Of Wardrobes and Potters
A story about faith and fairy tales.
Once there was a land where religion had not yet been forgotten. To be sure, it was declining in importance, for the people were busy and prosperous. But most of them carried a vestigial memory of their ancestral faith. And for the children of these not-yet-faithless people, a man of great learning and warm imagination wrote stories that quickly became beloved. A generation of schoolchildren read them at night, dreaming of worlds inside wardrobes.
Her stories were ever-bolder attempts to reassert a truth that only faith could teach: that love is stronger than power and that only sacrificial love can overcome evil.
Many years passed. The land forgot its founding faith. Churches stood empty or were turned into discos and condos. The great man’s stories, full of faith as they were, had done little to stop the receding tide.
But there was another land across the sea. This land, like the first many years before, had not yet entirely forgotten its faith. On Sundays half the people were in church, though often distracted by their cell phones.
Unfortunately, the people of this new land had a hard time making up stories of their own—even though, or perhaps because, they had the most sophisticated storytelling industry ever created. So they spent most of their time retelling others’ stories, and retelling the retellings. Unfortunately, most of the stories they could recall involved boorish post-adolescent males, car chases, and improbably perfect female bodies in short shorts, and each time they retold them, the stories grew duller. The churchgoing among them longed for better stories, but they had few to tell.
Then one day a powerful man among them noticed the stories from the once-not-entirely-faithless land across the sea. They were rich and lovely, with lions and magic and talking animals. They echoed of the religion that many in his land had not yet forgotten. He opened up his storehouse of treasure, containing more gold than any man except a Hollywood executive could ever spend in a lifetime, and the storytelling began.

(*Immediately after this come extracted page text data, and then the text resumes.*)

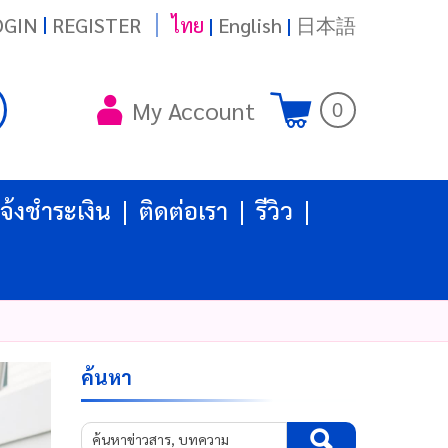
|
OGIN
REGISTER
ไทย
|
English
|
日本語
My Account
0
จ้งชำระเงิน
ติดต่อเรา
รีวิว
ค้นหา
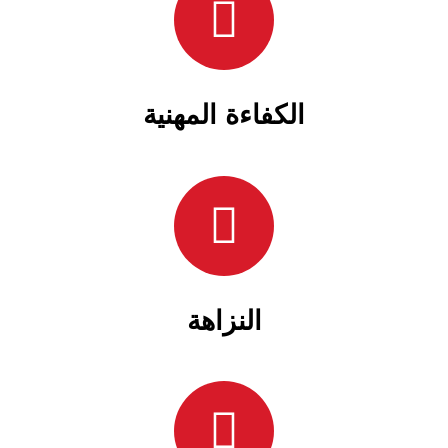
الكفاءة المهنية
النزاهة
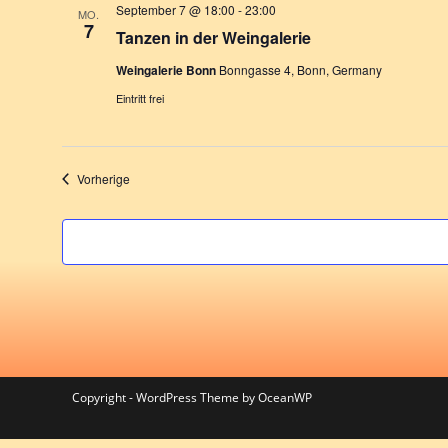
e
September 7 @ 18:00
-
23:00
MO.
7
n
Tanzen in der Weingalerie
.
Weingalerie Bonn
Bonngasse 4, Bonn, Germany
Eintritt frei
Veranstaltungen
Vorherige
Copyright - WordPress Theme by OceanWP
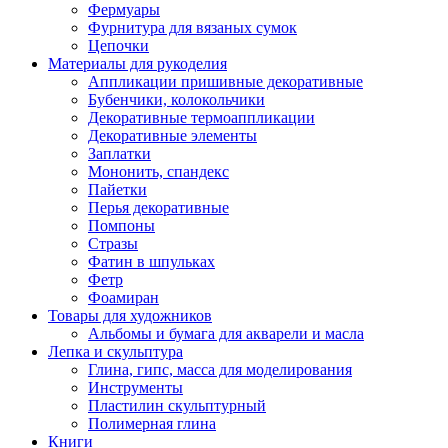
Фермуары
Фурнитура для вязаных сумок
Цепочки
Материалы для рукоделия
Аппликации пришивные декоративные
Бубенчики, колокольчики
Декоративные термоаппликации
Декоративные элементы
Заплатки
Мононить, спандекс
Пайетки
Перья декоративные
Помпоны
Стразы
Фатин в шпульках
Фетр
Фоамиран
Товары для художников
Альбомы и бумага для акварели и масла
Лепка и скульптура
Глина, гипс, масса для моделирования
Инструменты
Пластилин скульптурный
Полимерная глина
Книги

The result was, of course, wonderful. Finally the hapless storytelling artisans had a real story to work with, and a budget to match. And the people, especially the churchgoers with small children, were delighted. Many, many times they went to the storytelling palaces, and not long afterwards they opened their purses to purchase small silver story platters to enjoy in their homes.
Religious leaders were the most delighted of all. They envisioned a renaissance of faithful storytelling, the opening up of a new era when faithful people would once again tell the best stories.
But what new stories, exactly, would they tell?
In the old land where the great man had once written his tales, a young mother with a classical education was writing hers. The great man’s tales, as wonderful as they were, had lost their power to charm, since the last vestiges of faith had ebbed away. The mother understood that new stories were needed. And she also knew—though who can say exactly how or why?—that there was something true in those now-empty churches. At least we know this: She had made sure that her daughter was baptized.
Yet strangely, her stories displeased some religious people in the new land. Her heroes were too ambiguous, they complained—even though those disillusioned with faith, the context in which she wrote, know from hard experience that all heroes are ambiguous. Her stories had no lion, no obvious divine figure—even though her countrymen saw magical lions as a dream of childhood that had little to offer the grown-up world.
No matter that her stories echoed with the great struggles of her time against prejudice and terror. No matter that her stories were ever-bolder attempts to reassert a truth that only faith could teach: that love is stronger than power and that only sacrificial love can overcome evil. No matter that unlike the great man’s stories, hers were read not just by children but by college students and young parents and old professors, all staying up late at night to find out what would happen to “the boy who lived,” a boy who just might turn out to be a divine figure after all.
No, some of the religious of the new land were nonplussed by her new stories. They preferred the old ones by the great man from years before. And one can hardly blame them, for her world was not theirs. Still basking in the rays of a sun that had set in her land long ago, they did not yet need new stories.
But the disenchanted world greeted her, and anyone else who could tell a story both new and true, with hungry, hopeful eyes.